### Task input:
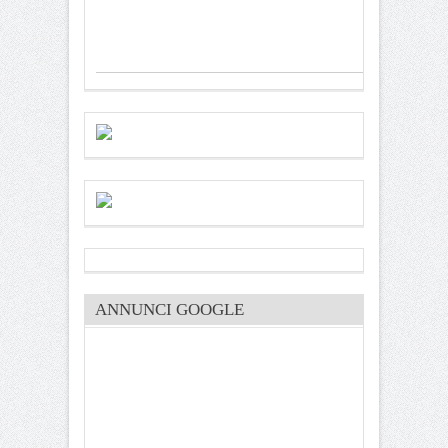
ANNUNCI GOOGLE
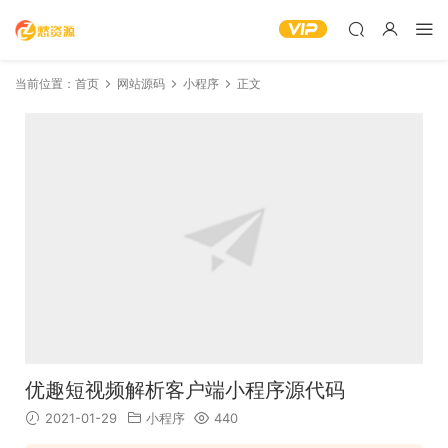
当前位置：
首页
网站源码
小程序
正文
优趣短视频解析客户端小程序源代码
2021-01-29
小程序
440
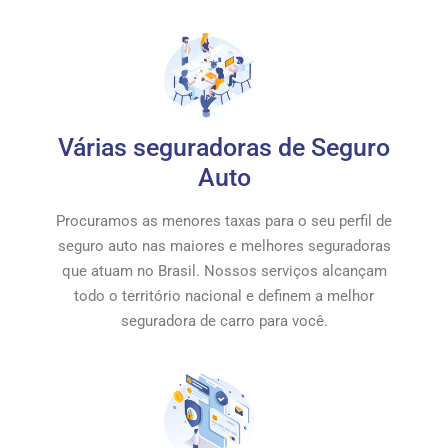
Várias seguradoras de Seguro
Auto
Procuramos as menores taxas para o seu perfil de
seguro auto nas maiores e melhores seguradoras
que atuam no Brasil. Nossos serviços alcançam
todo o território nacional e definem a melhor
seguradora de carro para você.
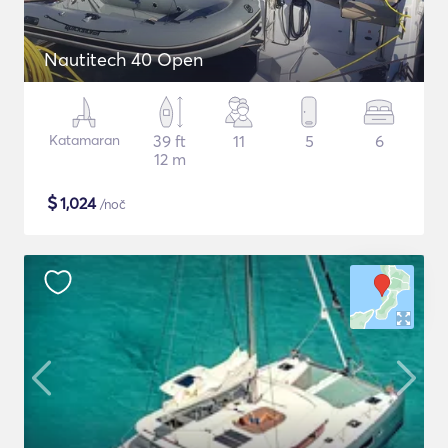
Nautitech 40 Open
Katamaran
39 ft
11
5
6
12 m
$
1,024
/noč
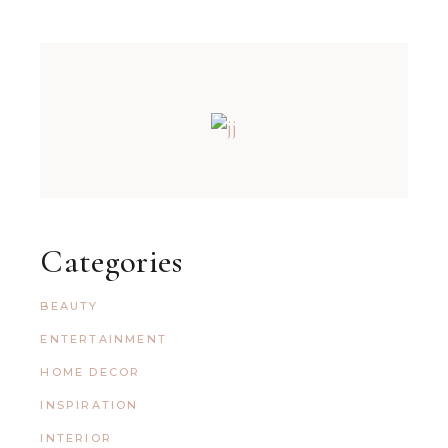
Categories
BEAUTY
ENTERTAINMENT
HOME DECOR
INSPIRATION
INTERIOR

### Requirement:
Without the pictures, return the records above exactly as given.

### Problem solution:
ANNUNCI GOOGLE
当前位置：
首页
网站源码
小程序
正文
优趣短视频解析客户端小程序源代码
2021-01-29
小程序
440
Várias seguradoras de Seguro
Auto
Procuramos as menores taxas para o seu perfil de
seguro auto nas maiores e melhores seguradoras
que atuam no Brasil. Nossos serviços alcançam
todo o território nacional e definem a melhor
seguradora de carro para você.
Nautitech 40 Open
Katamaran
39 ft
11
5
6
12 m
$
1,024
/noč
Categories
BEAUTY
ENTERTAINMENT
HOME DECOR
INSPIRATION
INTERIOR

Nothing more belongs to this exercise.